Hi,
I build my docker image from PyTorch image: pytorch/pytorch:1.7.0-cuda11.0-cudnn8-devel
My server:
+-----------------------------------------------------------------------------+
| NVIDIA-SMI 455.23.04 Driver Version: 455.23.04 CUDA Version: 11.1 |
|-------------------------------+----------------------+----------------------+
| GPU Name Persistence-M| Bus-Id Disp.A | Volatile Uncorr. ECC |
| Fan Temp Perf Pwr:Usage/Cap| Memory-Usage | GPU-Util Compute M. |
| | | MIG M. |
|===============================+======================+======================|
| 0 GeForce RTX 3090 Off | 00000000:3B:00.0 Off | N/A |
| 0% 32C P0 101W / 350W | 0MiB / 24268MiB | 0% Default |
| | | N/A |
+-------------------------------+----------------------+----------------------+
| 1 GeForce RTX 3090 Off | 00000000:AF:00.0 Off | N/A |
| 30% 32C P0 67W / 350W | 0MiB / 24268MiB | 2% Default |
| | | N/A |
+-------------------------------+----------------------+----------------------+
+-----------------------------------------------------------------------------+
| Processes: |
| GPU GI CI PID Type Process name GPU Memory |
| ID ID Usage |
|=============================================================================|
| No running processes found |
+-----------------------------------------------------------------------------+
I’ve already installed NVIDIA Container Toolkit and restart the Docker sudo systemctl restart docker
I can run nvidia-smi inside Docker container but when I try
sudo docker run --rm --gpus all khoa/pytorch:1.7 python -c 'import torch as t; print(t.cuda.is_available()); print(t.backends.cudnn.enabled)'
cuda.is_available() return False
while backends.cudnn.enabled return True
/opt/conda/lib/python3.8/site-packages/torch/cuda/init.py:52: UserWarning: CUDA initialization: CUDA driver initialization failed, you might not have a CUDA gpu. (Triggered internally at /opt/conda/conda-bld/pytorch_1603729096996/work/c10/cuda/CUDAFunctions.cpp:100.)
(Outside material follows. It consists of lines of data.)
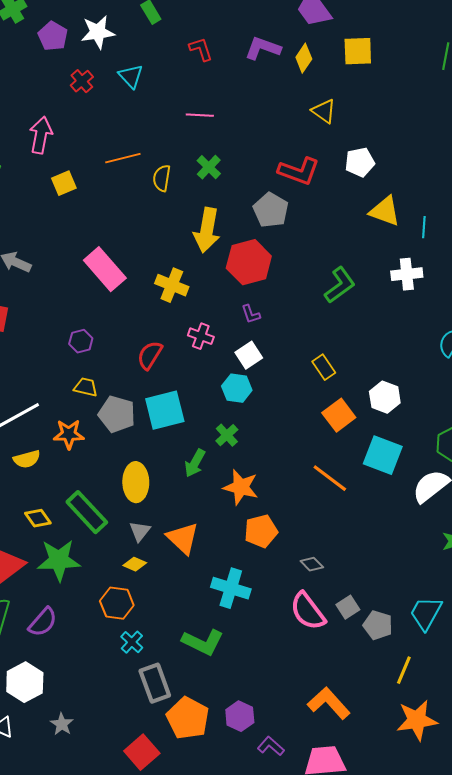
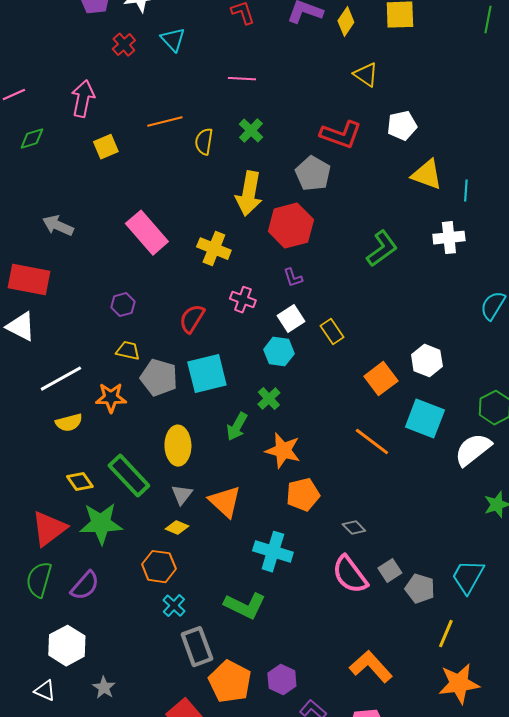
yellow rectangle: (324, 367) -> (332, 332), moved

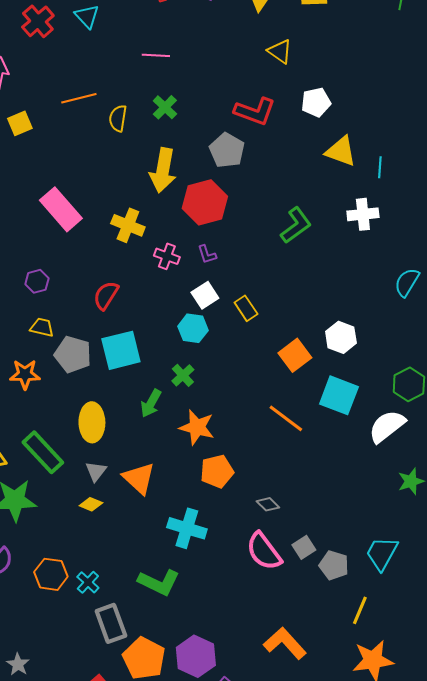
red cross: (124, 45) -> (38, 21), size x1.4
pink cross: (243, 300) -> (167, 256), moved
orange hexagon: (159, 567) -> (51, 574), moved
purple hexagon: (282, 680) -> (196, 656), size x1.4

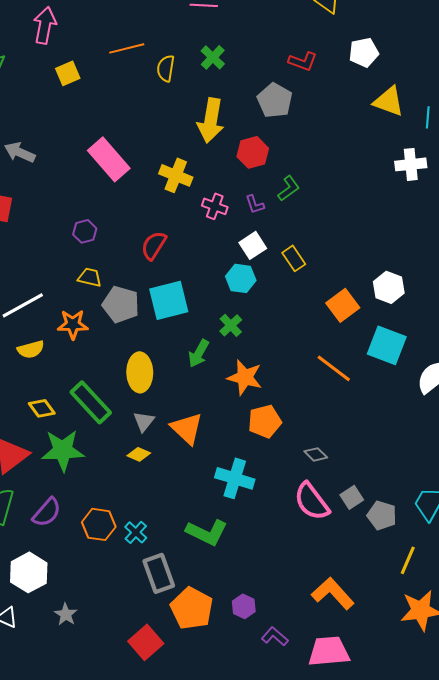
red L-shape: (255, 111) -> (303, 61), size x0.7
red hexagon: (205, 202) -> (253, 152), size x0.7
green L-shape: (296, 225) -> (289, 188), moved, size x0.7
purple hexagon: (196, 656) -> (244, 606), size x0.6

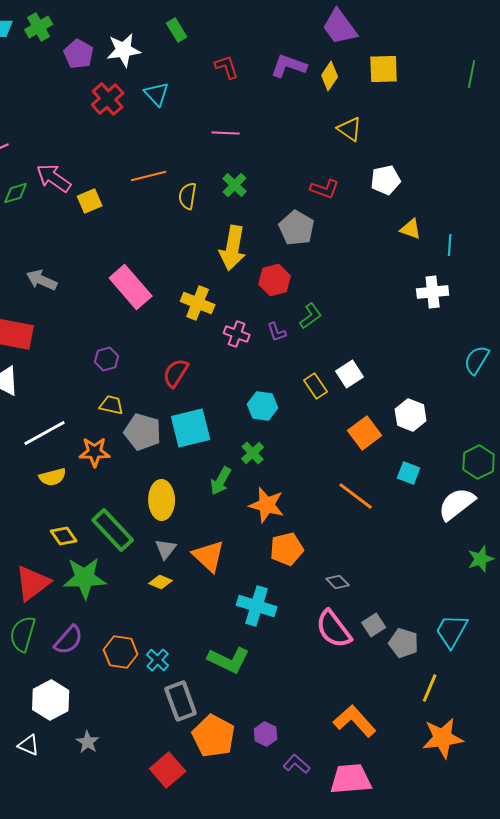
pink arrow: (45, 25) -> (54, 178), moved, turned -66
yellow triangle: (389, 101) -> (411, 229), size x0.7
white square: (253, 245) -> (350, 374), moved
cyan square: (387, 345) -> (409, 473), size x0.6

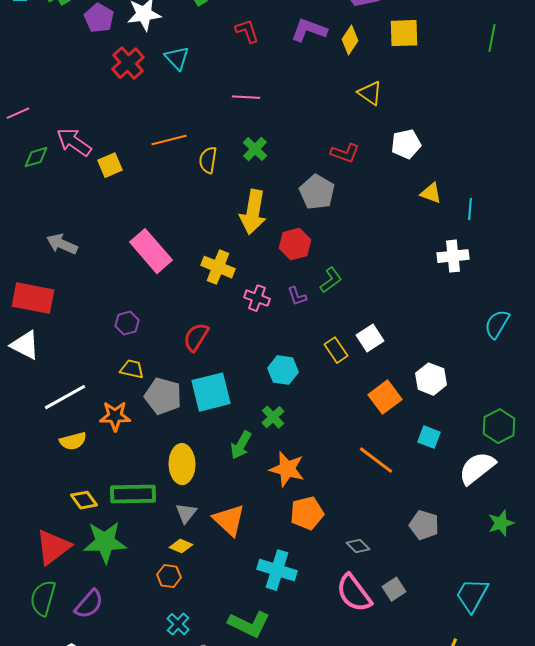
green rectangle: (113, 530) -> (133, 494), turned -48
gray pentagon: (404, 643) -> (424, 525), moved
orange hexagon: (121, 652) -> (169, 576), moved, size x0.7

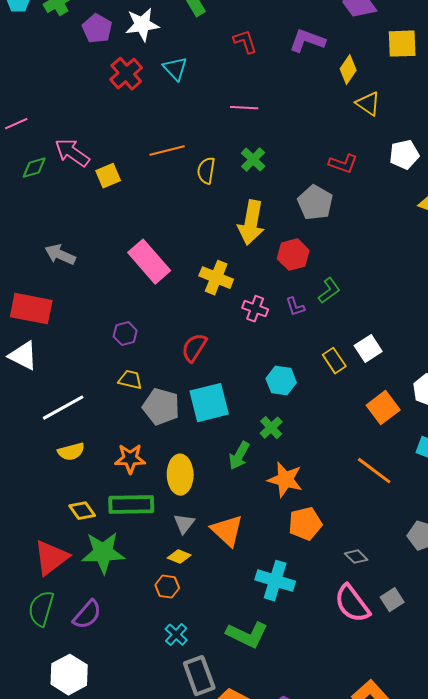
yellow diamond: (350, 40) -> (348, 70), moved
orange star: (115, 416) -> (130, 459), moved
return torch._C._cuda_getDeviceCount() > 0
False
True
Can anyone help me?
I can’t run my code because of this.
The container is working for me so I guess your docker setup isn’t working properly.
Are you able to run any other container shipped with CUDA applications?
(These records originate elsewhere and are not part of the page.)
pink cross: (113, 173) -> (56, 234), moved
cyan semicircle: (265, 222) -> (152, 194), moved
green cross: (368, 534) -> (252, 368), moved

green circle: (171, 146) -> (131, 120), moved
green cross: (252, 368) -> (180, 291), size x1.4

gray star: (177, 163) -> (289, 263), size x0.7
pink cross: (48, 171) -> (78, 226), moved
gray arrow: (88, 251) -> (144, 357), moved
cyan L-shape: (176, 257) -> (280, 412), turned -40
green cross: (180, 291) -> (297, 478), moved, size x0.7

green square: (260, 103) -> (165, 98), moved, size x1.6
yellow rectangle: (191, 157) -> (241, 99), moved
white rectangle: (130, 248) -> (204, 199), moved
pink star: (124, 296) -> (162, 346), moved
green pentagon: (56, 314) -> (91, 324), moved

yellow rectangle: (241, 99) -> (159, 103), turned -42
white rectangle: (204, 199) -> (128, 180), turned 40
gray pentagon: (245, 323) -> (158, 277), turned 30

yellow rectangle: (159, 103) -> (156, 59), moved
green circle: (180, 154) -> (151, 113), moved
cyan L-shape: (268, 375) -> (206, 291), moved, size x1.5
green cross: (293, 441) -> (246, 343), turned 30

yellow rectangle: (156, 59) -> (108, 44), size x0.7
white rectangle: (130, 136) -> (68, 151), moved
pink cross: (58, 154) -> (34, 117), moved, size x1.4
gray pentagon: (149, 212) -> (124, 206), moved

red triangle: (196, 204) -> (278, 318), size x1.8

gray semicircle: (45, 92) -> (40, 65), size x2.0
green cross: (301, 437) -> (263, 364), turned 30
pytorch/pytorch:1.7.0-cuda11.0-cudnn8-devel also doesn’t work.
sudo docker run --rm --gpus all pytorch/pytorch:1.7.0-cuda11.0-cudnn8-devel python -c ‘import torch as t; print(t.cuda.is_available())’
False
/opt/conda/lib/python3.8/site-packages/torch/cuda/init.py:52: UserWarning: CUDA initialization: CUDA driver initialization failed, you might not have a CUDA gpu. (Triggered internally at /opt/conda/conda-bld/pytorch_1603729096996/work/c10/cuda/CUDAFunctions.cpp:100.)
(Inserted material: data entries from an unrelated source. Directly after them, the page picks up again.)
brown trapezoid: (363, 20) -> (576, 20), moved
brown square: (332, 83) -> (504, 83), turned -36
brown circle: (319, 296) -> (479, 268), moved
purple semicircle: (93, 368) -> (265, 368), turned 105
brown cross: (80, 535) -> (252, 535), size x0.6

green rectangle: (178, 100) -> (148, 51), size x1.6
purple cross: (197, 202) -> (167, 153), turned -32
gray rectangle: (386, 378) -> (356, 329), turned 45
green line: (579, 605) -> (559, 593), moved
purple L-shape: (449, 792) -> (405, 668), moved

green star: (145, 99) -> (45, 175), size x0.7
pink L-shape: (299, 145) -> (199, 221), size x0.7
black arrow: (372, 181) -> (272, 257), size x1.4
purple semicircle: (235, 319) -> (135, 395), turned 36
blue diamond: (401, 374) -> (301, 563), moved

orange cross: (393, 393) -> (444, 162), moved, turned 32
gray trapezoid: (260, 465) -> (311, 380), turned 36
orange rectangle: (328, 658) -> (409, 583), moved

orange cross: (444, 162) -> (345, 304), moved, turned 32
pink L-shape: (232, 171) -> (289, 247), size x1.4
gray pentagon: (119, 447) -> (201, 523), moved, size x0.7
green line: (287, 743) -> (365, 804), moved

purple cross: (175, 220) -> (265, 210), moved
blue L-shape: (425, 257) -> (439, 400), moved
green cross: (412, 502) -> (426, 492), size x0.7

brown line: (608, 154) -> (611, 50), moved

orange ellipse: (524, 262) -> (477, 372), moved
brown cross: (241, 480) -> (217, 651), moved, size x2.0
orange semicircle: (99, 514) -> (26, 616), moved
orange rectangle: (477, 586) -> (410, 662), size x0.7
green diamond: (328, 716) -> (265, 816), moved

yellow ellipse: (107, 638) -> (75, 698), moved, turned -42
return torch._C._cuda_getDeviceCount() > 0
So weird, my other server (server B) has the same configuration that can run my image.
+-----------------------------------------------------------------------------+
| NVIDIA-SMI 455.23.04 Driver Version: 455.23.04 CUDA Version: 11.1 |
|-------------------------------+----------------------+----------------------+
| GPU Name Persistence-M| Bus-Id Disp.A | Volatile Uncorr. ECC |
| Fan Temp Perf Pwr:Usage/Cap| Memory-Usage | GPU-Util Compute M. |
| | | MIG M. |
|===============================+======================+======================|
| 0 GeForce RTX 3090 Off | 00000000:3B:00.0 Off | N/A |
| 0% 38C P8 34W / 350W | 0MiB / 24268MiB | 0% Default |
| | | N/A |
+-------------------------------+----------------------+----------------------+
| 1 GeForce RTX 3090 Off | 00000000:AF:00.0 Off | N/A |
| 0% 32C P8 34W / 350W | 0MiB / 24268MiB | 0% Default |
| | | N/A |
+-------------------------------+----------------------+----------------------+
+-----------------------------------------------------------------------------+
| Processes: |
| GPU GI CI PID Type Process name GPU Memory |
| ID ID Usage |
|=============================================================================|
| No running processes found |
+-----------------------------------------------------------------------------+
Meanwhile, server A has this problem after I rebooted it.
I also think it because of Docker. But I’ve tried sudo systemctl restart docker
but still doesn’t work.
The different between sudo docker info Server A:
From this guide and I’m using nvidia-docker2 so I removed runc nvidia by deleting /etc/docker/daemon.json and reboot the server A.
But it still doesn’t work.
This problem happens because:
while training, there was a bug made the function divided 0, so my server was frozen/crashed.
So I ctrl+C the task and rebooted the server.
Now, cuda.is_available() always return False
My best guess would be that (unwanted) updates might have been executed, which wiped the NVIDIA driver on your system after the restart. If that’s the case, you would have to reinstall them and recheck your container.